King Herla was married a fortnight later, and a grand affair it was indeed. One hundred trumpets blared the news from the castle rooftops, a parade of dancing lasses led the procession, and the feast that followed became one of legend. Princes and kings journeyed from all corners of the earth to witness the nuptials, yet none compared to the Dwarf King. He arrived with his retinue, all dressed in fairy finery, riding on goats, and bearing a great golden horn filled with rubies and emeralds as a wedding gift.…

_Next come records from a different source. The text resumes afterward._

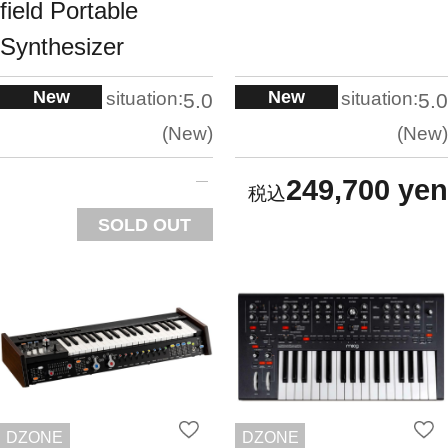
field Portable
Synthesizer
New
New
situation:
situation:
5.0
5.0
New
New
249,700 yen
SOLD OUT
DZONE
DZONE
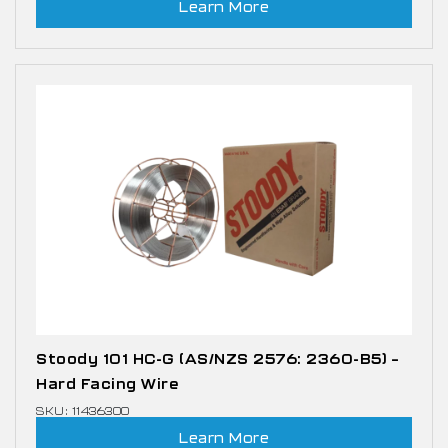
Learn More
Stoody 101 HC-G (AS/NZS 2576: 2360-B5) –
Hard Facing Wire
SKU: 11436300
Learn More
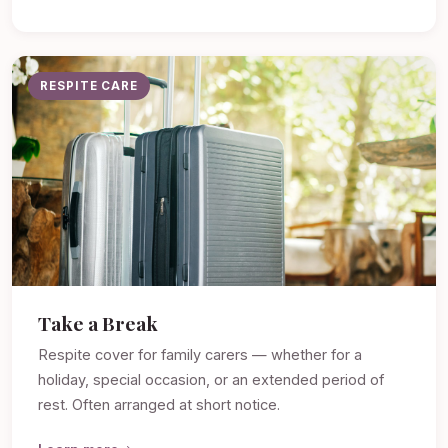
RESPITE CARE
Take a Break
Respite cover for family carers — whether for a
holiday, special occasion, or an extended period of
rest. Often arranged at short notice.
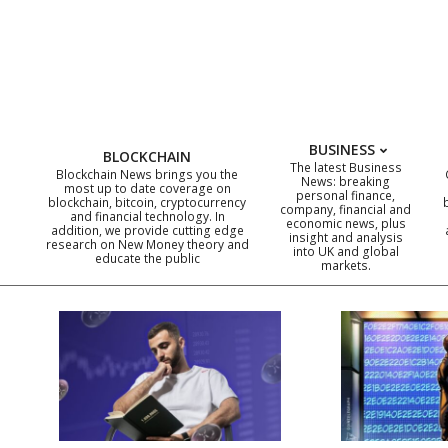
Skip
to
content
BUSINESS
BLOCKCHAIN
The latest Business
Blockchain News brings you the
News: breaking
most up to date coverage on
personal finance,
blockchain, bitcoin, cryptocurrency
company, financial and
and financial technology. In
economic news, plus
addition, we provide cutting edge
insight and analysis
research on New Money theory and
into UK and global
educate the public
markets.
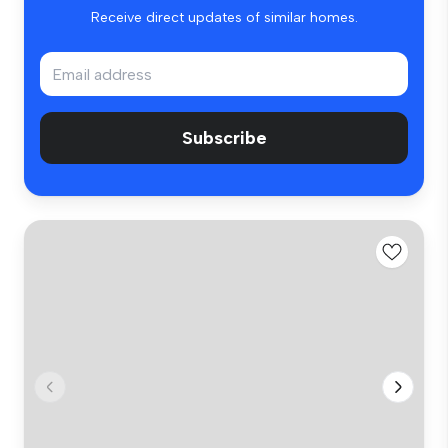
Receive direct updates of similar homes.
Subscribe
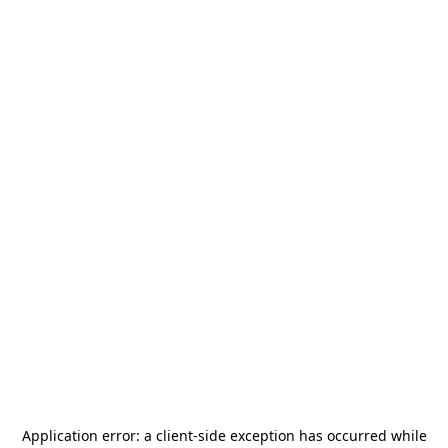
Application error: a
client
-side exception has occurred while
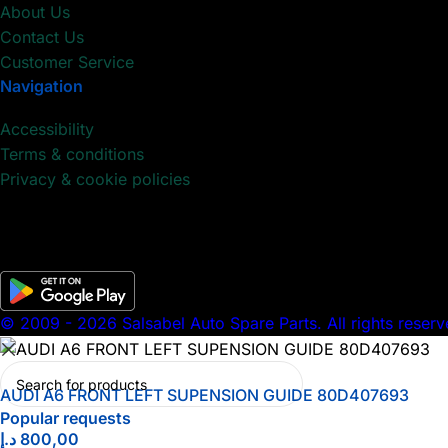
About Us
Contact Us
Customer Service
Navigation
Accessibility
Terms & conditions
Privacy & cookie policies
© 2009 - 2026 Salsabel Auto Spare Parts. All rights reserv
AUDI A6 FRONT LEFT SUPENSION GUIDE 80D407693
Popular requests
د.إ
800,00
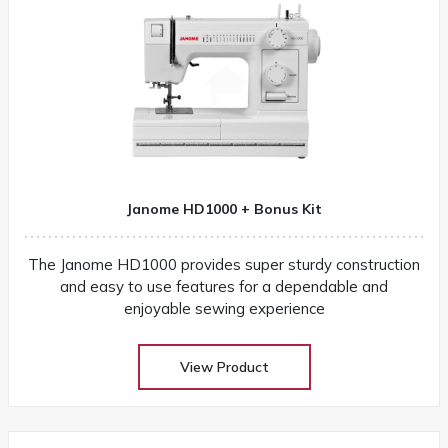
Janome HD1000 + Bonus Kit
The Janome HD1000 provides super sturdy construction
and easy to use features for a dependable and
enjoyable sewing experience
View Product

—from The Legend of the Herla King

Artemis had long ago come to terms with her life and her fate. She was an acolyte, a handmaiden subject to the whims of her cousin. Her life was not her own. What might have been—what she had once dreamed of so long ago, late at night in a young girl’s bed—would never be.

That was simply how it was.

So there was no percentage in watching that afternoon as the Duke of Wakefield tucked Penelope’s hand into the bend of his elbow and led her from the dining room where they’d all just partaken of luncheon. His head was bent solicitously toward Penelope’s, dark to dark. They made a lovely couple. Artemis couldn’t help wondering if, when they were married, he’d ever let his wife know that he liked to walk his woods as the dawn lit the sky. Would he tell her the silly story about the Moon Maiden’s tower?

She looked at her hands, twisted together at her waist. Petty, jealous feelings weren’t for women such as she.

“I’m so glad you came!” Lady Phoebe Batten interrupted her thoughts by linking arms and said in a lower voice, “Maximus’s guests are so very ancient.”

Artemis glanced down at the other woman as they strolled from the dining room. Phoebe wore her light brown hair pulled back from her softly rounded face and the sky blue of her gown set off her pink cheeks and large brown eyes. Had Phoebe been allowed a coming out, Artemis had no doubt she would’ve been one of the most popular of the young ladies in society—not for her looks, but rather for her kind disposition. It was quite impossible not to love Phoebe Batten.

But Phoebe had an unbreakable fate just as Artemis did: her near blindness had kept her from the usual balls, soirees, and courting a lady of her rank and privilege should’ve had by right.